Open Puneet2000 opened this issue 5 years ago • 8 comments

Getting around 80.78 (85.17 in paper) % accuracy on 5 shot , ResNet10 baseline++ with augmentation on. Command used to train : python train.py --dataset CUB --model ResNet10 --method baseline++ --train_aug Command used to test : python test.py --dataset CUB --model ResNet10 --method baseline++ --train_aug

Puneet2000 avatar Jun 11 '19 09:06 Puneet2000

Hello, can you tell me what is your final epoch (200 or 400?) and what is the loss in the final epoch? I think it may be an overfitting issue, thanks!

wyharveychen avatar Jun 14 '19 18:06 wyharveychen

The number of epochs is 200. Here is the loss for last epoch, last batch: Epoch 199 | Batch 360/368 | Loss 0.636699 The result is reproduced from the freshly cloned repository.

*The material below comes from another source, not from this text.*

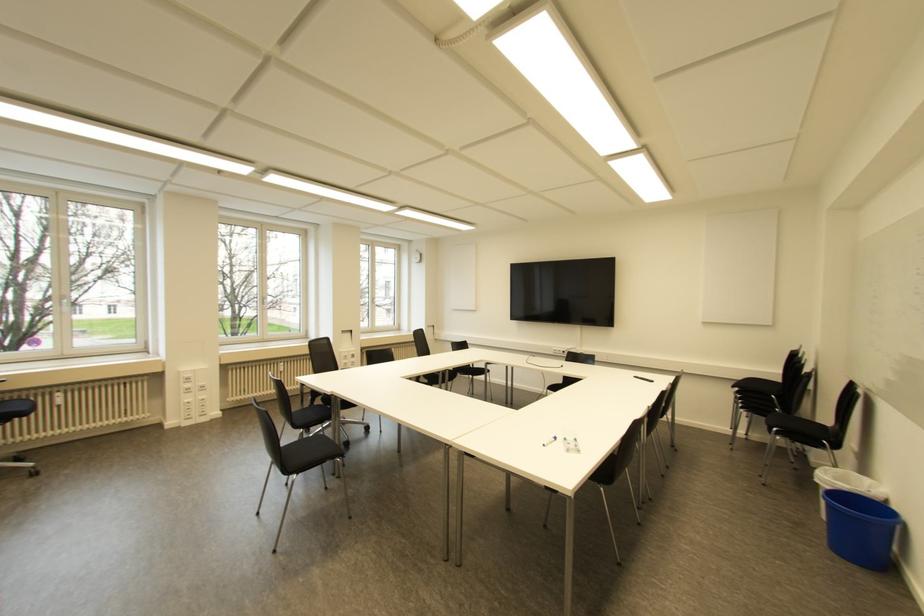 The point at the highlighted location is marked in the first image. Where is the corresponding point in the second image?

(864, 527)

Puneet2000 avatar Jun 15 '19 09:06 Puneet2000

Hello, can you also tell me the result of running the baseline (with ResNet10)? Thanks!

wyharveychen avatar Jun 16 '19 00:06 wyharveychen

The number of epochs is 200. Here is the loss for last epoch, last batch: Epoch 199 | Batch 360/368 | Loss 0.636699 The result is reproduced from the freshly cloned repository.

You can try Epoch 100 or 150 to test. I have the same problem on CUB 1-shot baseline++ with augmentation. And the results are as followings: Epoch 50: 66.0 Epoch 100: 69.7 Epoch 150: 64.5 Epoch 200: 61.0 Epoch 400: 60.7

yuxiwang93 avatar Jun 30 '19 03:06 yuxiwang93

@yuxiwang93 are your results from original code ? And are u getting comparable results on 5-shot also ?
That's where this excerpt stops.